No, there is one subject of both my mental acts and my bodily acts; and that is myself. How there can be one something that is really one (and so must act as a unit) and simultaneously acts with many different acts (and so must be really multiple) is an effect which we will get to later; but we mustn't close off this possibility by a restrictive definition now(2)

. In fact, what I am is a body, as we will see: a body one aspect of which is a mind (and the mind, as I have already mentioned, is in fact the brain, which is only one part of the body, and even of the body's nervous system); and the fact that logically we can't talk about bodies yet doesn't mean we should be Cartesians and make it impossible to do so by the way we define our terms.

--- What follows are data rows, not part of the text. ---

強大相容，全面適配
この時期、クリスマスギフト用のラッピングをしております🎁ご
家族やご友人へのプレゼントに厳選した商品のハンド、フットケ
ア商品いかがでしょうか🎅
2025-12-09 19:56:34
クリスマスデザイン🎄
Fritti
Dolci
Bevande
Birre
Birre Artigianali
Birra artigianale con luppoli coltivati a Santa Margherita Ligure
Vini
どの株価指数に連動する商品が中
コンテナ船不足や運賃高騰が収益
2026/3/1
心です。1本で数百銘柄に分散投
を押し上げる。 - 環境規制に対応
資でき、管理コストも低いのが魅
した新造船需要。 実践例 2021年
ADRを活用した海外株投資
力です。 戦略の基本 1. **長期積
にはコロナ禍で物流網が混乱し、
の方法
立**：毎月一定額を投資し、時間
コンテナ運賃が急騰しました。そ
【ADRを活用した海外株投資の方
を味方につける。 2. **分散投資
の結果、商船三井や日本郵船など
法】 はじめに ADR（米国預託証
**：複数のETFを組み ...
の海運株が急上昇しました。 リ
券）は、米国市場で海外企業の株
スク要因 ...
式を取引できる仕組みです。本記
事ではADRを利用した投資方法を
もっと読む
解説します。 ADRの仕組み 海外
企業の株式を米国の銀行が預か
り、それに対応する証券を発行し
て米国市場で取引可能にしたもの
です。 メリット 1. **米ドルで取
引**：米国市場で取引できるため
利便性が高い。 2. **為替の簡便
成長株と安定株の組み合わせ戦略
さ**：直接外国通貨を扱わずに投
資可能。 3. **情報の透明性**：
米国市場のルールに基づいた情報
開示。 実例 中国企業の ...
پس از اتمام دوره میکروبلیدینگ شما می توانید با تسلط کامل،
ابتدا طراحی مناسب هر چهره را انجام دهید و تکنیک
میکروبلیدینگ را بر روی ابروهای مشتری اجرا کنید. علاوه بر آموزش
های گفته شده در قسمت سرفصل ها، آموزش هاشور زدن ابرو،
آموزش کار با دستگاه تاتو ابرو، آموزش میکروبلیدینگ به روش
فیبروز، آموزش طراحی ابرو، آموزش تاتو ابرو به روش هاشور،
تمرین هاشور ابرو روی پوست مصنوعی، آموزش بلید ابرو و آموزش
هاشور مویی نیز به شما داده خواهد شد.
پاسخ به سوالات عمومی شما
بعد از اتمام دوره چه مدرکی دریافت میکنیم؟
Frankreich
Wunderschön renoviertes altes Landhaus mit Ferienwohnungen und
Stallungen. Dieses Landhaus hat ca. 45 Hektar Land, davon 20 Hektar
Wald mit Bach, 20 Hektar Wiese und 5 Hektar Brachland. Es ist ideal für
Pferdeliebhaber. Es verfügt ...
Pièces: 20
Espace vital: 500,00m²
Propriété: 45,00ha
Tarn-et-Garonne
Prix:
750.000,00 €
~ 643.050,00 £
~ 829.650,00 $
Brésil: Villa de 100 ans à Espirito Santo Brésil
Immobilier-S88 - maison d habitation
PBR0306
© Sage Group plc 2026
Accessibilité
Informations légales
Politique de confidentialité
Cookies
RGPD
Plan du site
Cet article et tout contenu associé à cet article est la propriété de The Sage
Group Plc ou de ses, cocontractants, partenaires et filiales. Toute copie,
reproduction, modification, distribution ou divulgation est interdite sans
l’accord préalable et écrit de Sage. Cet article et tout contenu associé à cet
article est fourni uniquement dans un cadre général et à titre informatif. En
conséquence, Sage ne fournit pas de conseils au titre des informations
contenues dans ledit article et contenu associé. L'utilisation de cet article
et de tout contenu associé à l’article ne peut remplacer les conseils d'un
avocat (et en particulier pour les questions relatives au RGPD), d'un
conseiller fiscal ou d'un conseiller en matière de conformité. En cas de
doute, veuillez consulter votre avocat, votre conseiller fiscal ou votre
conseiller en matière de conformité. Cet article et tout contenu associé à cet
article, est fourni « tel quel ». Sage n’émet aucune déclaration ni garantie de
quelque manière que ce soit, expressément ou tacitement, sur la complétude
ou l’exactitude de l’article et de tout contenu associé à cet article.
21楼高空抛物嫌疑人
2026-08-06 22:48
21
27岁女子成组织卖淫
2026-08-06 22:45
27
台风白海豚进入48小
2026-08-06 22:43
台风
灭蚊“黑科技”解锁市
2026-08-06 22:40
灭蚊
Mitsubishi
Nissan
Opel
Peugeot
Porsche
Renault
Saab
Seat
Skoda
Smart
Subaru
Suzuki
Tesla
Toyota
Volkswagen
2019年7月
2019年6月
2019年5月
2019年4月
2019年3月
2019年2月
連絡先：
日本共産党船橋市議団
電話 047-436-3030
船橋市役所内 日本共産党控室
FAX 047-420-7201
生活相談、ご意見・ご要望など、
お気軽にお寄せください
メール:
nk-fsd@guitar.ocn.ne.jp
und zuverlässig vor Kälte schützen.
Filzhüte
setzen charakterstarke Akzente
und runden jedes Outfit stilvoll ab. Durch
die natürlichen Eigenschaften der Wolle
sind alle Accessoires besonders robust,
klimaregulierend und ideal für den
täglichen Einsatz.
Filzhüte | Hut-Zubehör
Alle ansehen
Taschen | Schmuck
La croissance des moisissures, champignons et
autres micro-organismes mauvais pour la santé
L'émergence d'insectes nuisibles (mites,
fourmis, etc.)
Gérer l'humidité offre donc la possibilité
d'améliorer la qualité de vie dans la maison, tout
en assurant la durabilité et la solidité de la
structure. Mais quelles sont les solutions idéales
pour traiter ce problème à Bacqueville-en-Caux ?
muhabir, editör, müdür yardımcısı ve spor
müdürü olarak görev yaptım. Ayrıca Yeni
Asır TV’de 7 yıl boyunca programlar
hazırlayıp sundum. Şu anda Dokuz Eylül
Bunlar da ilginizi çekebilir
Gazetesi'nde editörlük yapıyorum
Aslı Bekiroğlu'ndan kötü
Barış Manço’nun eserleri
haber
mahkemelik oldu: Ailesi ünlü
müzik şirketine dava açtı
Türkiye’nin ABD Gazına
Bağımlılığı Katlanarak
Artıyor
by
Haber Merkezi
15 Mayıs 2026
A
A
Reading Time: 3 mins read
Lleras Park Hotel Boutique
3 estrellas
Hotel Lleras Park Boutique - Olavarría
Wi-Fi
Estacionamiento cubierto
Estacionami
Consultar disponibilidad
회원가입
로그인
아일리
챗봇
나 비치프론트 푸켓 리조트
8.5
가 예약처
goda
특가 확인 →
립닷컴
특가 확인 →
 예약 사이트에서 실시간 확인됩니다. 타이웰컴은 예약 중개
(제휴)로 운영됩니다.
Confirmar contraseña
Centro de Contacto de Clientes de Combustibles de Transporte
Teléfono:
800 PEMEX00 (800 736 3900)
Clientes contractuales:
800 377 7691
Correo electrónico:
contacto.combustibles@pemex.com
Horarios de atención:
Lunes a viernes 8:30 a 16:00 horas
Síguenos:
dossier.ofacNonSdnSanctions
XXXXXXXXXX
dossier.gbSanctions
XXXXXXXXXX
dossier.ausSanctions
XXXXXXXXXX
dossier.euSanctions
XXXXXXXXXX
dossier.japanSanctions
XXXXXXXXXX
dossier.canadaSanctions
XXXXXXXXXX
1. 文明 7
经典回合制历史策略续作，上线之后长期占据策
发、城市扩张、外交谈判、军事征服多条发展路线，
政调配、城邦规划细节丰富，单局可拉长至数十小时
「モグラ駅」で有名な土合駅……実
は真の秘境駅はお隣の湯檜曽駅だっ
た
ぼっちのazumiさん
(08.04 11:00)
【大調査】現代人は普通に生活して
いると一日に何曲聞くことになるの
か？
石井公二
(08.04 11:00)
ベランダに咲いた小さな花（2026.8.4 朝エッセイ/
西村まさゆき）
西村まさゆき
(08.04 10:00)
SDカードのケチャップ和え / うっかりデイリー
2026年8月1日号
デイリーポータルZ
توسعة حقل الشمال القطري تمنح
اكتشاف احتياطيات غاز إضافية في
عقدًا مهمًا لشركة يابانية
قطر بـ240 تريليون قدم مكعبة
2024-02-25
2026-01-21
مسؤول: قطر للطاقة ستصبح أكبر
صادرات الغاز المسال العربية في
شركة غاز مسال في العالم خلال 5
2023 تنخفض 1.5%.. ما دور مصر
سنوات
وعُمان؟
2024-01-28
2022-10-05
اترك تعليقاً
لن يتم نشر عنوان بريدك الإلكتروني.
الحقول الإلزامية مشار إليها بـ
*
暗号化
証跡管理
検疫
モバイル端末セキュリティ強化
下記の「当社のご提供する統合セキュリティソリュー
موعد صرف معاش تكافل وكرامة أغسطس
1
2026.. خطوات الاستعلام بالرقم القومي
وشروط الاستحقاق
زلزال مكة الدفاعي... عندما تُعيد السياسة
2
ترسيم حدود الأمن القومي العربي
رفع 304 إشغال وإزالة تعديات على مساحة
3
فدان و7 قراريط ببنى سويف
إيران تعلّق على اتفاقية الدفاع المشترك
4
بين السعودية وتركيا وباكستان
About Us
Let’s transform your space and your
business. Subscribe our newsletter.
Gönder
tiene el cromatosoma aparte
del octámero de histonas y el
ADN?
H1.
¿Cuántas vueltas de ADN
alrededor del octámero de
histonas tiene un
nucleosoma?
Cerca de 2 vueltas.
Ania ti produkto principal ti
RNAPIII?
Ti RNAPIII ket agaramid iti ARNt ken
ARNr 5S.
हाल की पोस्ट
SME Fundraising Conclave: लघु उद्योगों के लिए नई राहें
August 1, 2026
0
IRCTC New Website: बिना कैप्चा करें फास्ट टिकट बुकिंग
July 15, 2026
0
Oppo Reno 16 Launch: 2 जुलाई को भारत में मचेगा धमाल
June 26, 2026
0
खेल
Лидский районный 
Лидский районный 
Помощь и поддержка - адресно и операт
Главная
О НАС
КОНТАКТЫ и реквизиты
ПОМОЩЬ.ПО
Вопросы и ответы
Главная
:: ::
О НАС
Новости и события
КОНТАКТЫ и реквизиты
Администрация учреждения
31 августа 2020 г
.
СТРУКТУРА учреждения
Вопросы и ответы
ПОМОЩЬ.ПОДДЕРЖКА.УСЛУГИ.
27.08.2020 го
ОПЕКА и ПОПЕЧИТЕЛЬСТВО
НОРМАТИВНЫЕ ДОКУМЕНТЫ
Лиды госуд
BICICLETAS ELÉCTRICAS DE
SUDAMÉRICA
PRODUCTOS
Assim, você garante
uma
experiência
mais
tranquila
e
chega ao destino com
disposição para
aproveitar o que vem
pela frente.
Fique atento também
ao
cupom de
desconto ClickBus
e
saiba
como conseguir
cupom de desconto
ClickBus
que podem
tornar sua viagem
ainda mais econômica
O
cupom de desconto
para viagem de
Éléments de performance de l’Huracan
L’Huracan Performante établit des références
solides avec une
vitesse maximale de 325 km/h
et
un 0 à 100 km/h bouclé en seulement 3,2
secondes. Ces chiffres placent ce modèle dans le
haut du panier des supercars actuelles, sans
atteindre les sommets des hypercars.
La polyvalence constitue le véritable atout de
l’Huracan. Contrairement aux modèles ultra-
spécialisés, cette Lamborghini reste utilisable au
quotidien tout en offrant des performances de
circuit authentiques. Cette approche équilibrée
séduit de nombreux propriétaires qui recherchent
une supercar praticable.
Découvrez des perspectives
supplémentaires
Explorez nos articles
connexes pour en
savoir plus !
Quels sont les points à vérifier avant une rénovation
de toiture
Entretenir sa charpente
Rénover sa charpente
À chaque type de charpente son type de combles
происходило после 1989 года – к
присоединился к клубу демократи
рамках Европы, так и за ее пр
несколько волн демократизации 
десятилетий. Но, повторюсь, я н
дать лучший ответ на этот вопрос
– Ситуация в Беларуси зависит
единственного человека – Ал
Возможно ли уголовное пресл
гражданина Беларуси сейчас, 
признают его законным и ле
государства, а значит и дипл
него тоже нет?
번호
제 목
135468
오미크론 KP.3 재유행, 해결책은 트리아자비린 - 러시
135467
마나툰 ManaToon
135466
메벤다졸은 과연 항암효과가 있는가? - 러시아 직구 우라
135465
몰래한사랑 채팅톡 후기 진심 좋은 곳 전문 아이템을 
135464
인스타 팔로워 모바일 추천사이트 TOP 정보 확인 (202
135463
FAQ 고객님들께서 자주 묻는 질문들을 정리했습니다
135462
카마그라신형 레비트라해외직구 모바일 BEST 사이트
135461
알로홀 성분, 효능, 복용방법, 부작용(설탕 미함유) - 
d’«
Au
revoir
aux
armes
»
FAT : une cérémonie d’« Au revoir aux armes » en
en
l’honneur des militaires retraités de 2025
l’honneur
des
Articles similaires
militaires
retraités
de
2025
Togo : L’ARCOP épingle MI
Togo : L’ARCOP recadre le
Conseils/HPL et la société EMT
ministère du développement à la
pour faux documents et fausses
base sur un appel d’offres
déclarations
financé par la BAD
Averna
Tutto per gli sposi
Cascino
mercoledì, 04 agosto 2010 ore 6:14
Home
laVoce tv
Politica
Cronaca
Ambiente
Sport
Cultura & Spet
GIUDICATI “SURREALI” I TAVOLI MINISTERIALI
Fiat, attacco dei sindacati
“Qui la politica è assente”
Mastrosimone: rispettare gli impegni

1. I realize that Kant distinguished the two on the basis of the fact that imagining doesn't behave "lawfully" the way perceiving does; but this doesn't fit the facts of experience either, since there are laws of imagining, as esthetics shows; and as autism and schizophrenia reveal, the imaginary world can often be even more logical than the real world. But, as I say, it is not my purpose really to refute Kant, except in the sense of providing a simpler theory that explains all that he explains and some things that he can't.

2. In other words, we are tabling the issue of whether the self is a "substance" in any sense or not, which Descartes affirmed and Kant denied. All I am doing so far is leaving the issue open, because it is thought to be closed because of the mess Descartes made of "substance," and Locke's and Hume's and especially Kant's demolition of the whole original idea of "substance."